The pattern is now cartoonish: amplify unconfirmed whispers from social media, rush to publish dire headlines for clicks, then quietly move on when the sky doesn’t fall. They cried wolf so often that their credibility is in tatters. When actual long-term questions about post-2026 funding arise, the public will have every reason to tune them out.
What the critics conveniently ignore is basic business reality. They obsess over how much money the PIF has “burned” to launch and sustain LIV — now exceeding $5.3 billion with projections to top $6 billion by year’s end — but never acknowledge that this is how ambitious startups work, especially when challenging an entrenched monopoly like the PGA Tour.
“While this may seem counterintuitive, it’s a common strategy for achieving market dominance and long-term profitability,” writes Shobit Kohli, publisher of The Art of Startup Leadership newsletter.
Look at what LIV has endured: player suspensions, initial denial of TV deals, limited sponsorships, repeated battles for Official World Golf Ranking points (finally granted in 2026, albeit with heavy restrictions that award points only to the top 10 finishers), and restricted access to majors. All while building from scratch against institutional resistance that no traditional startup would face.
And yet, LIV fields a roster packed with marquee names, multiple major winners, and arguably two of the current five best players in the world. Now imagine a hypothetical startup league with modest funding and no real stars: it would have died in the planning stages, crushed before ever teeing off. LIV’s ability to not only survive but force the PGA Tour to adopt higher purses, no-cut events, and even introduce team play (via TGL) demonstrates resilience, not failure.
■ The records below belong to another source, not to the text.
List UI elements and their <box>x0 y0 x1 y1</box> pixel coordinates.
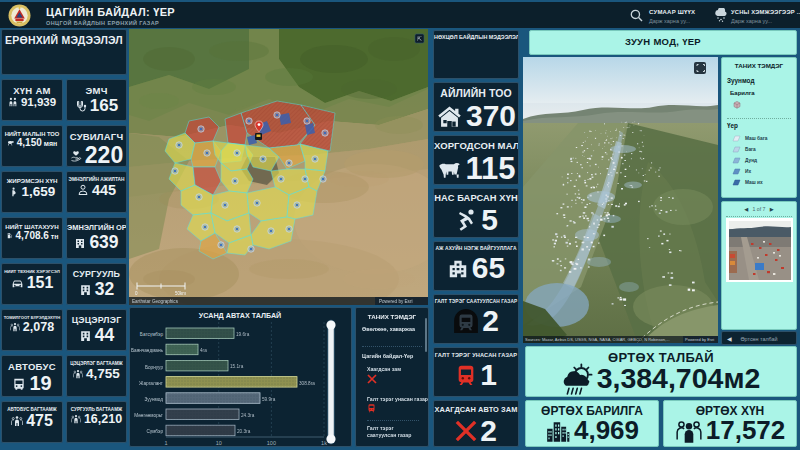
svg-text:10: 10 <box>216 440 222 446</box>
svg-text:50km: 50km <box>175 291 186 296</box>
svg-text:Sources: Maxar, Airbus DS, USG: Sources: Maxar, Airbus DS, USGS, NGA, NA… <box>525 337 670 342</box>
svg-text:Сүмбэр: Сүмбэр <box>146 429 163 434</box>
svg-text:Жаргалант: Жаргалант <box>139 381 164 386</box>
svg-text:100: 100 <box>267 440 276 446</box>
svg-text:20.3га: 20.3га <box>237 429 251 434</box>
svg-text:Earthstar Geographics: Earthstar Geographics <box>132 299 179 304</box>
svg-text:УСАНД АВТАХ ТАЛБАЙ: УСАНД АВТАХ ТАЛБАЙ <box>199 311 282 320</box>
svg-text:19.6га: 19.6га <box>236 332 250 337</box>
svg-text:⇱: ⇱ <box>417 36 422 42</box>
svg-text:Батсүмбэр: Батсүмбэр <box>140 332 164 337</box>
svg-text:Баянчандмань: Баянчандмань <box>131 348 164 353</box>
svg-text:Зуунмод: Зуунмод <box>144 397 163 402</box>
svg-text:24.3га: 24.3га <box>241 413 255 418</box>
svg-text:4га: 4га <box>200 348 207 353</box>
svg-text:Борнуур: Борнуур <box>145 365 164 370</box>
svg-text:Powered by Esri: Powered by Esri <box>379 299 412 304</box>
svg-text:Powered by Esri: Powered by Esri <box>685 337 714 342</box>
svg-text:59.9га: 59.9га <box>262 397 276 402</box>
svg-text:308.8га: 308.8га <box>299 381 315 386</box>
svg-text:Мөнгөнморьт: Мөнгөнморьт <box>134 413 164 418</box>
svg-text:1: 1 <box>164 440 167 446</box>
svg-text:1k: 1k <box>321 440 327 446</box>
svg-text:15.1га: 15.1га <box>230 364 244 369</box>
LIV has teed it up for every scheduled event since launching. It has paid out massive prize money, attracted major champions, earned partial OWGR recognition after shifting to 72-hole events in 2026, and disrupted a complacent ecosystem. The league’s model clearly rattled the old guard, which is precisely why the backlash has been so visceral and the reporting so sloppy.
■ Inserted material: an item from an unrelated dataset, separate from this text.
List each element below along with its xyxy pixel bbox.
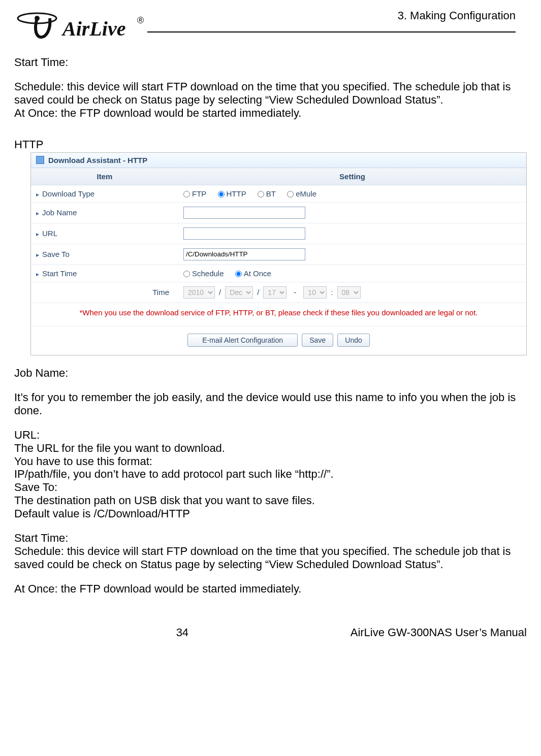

🎯. I’ve spent the last 3-4 years talking to people throughout the world about golf. “American smugness” is a term that has come up frequently. It’s 🇺🇸 country club culture. Entitlement.
LIV has been revolutionary in terms of galvanizing that sentiment. pic.twitter.com/e5WDPcC40c— Pro Golf Critic (@ProGolfCritic) April 16, 2026
A post by ProGolfCritic, accompanied by a video from Ben Karpinski, perfectly captures the ecosystem which LIV disrupted: an entitled “country club bro” culture of American golf gatekeepers which many outsiders perceive as smugness personfied.
Golf fans deserve rigorous scrutiny of all parties, not advocacy disguised as journalism. They deserve reporters who verify claims before declaring a league dead, especially when executives are already on the ground at the venue and a simple memo sets the record straight.
The Mexico City leaderboard will take shape later today, exactly as planned. A winner will be crowned on Sunday. The real collapse isn’t LIV — it’s the credibility of the establishment golf media that once again chose slop over facts.
The league isn’t folding this season. The pundits who spent 48 hours dancing on its grave, however, just handed their audiences another reason to question everything they say and write.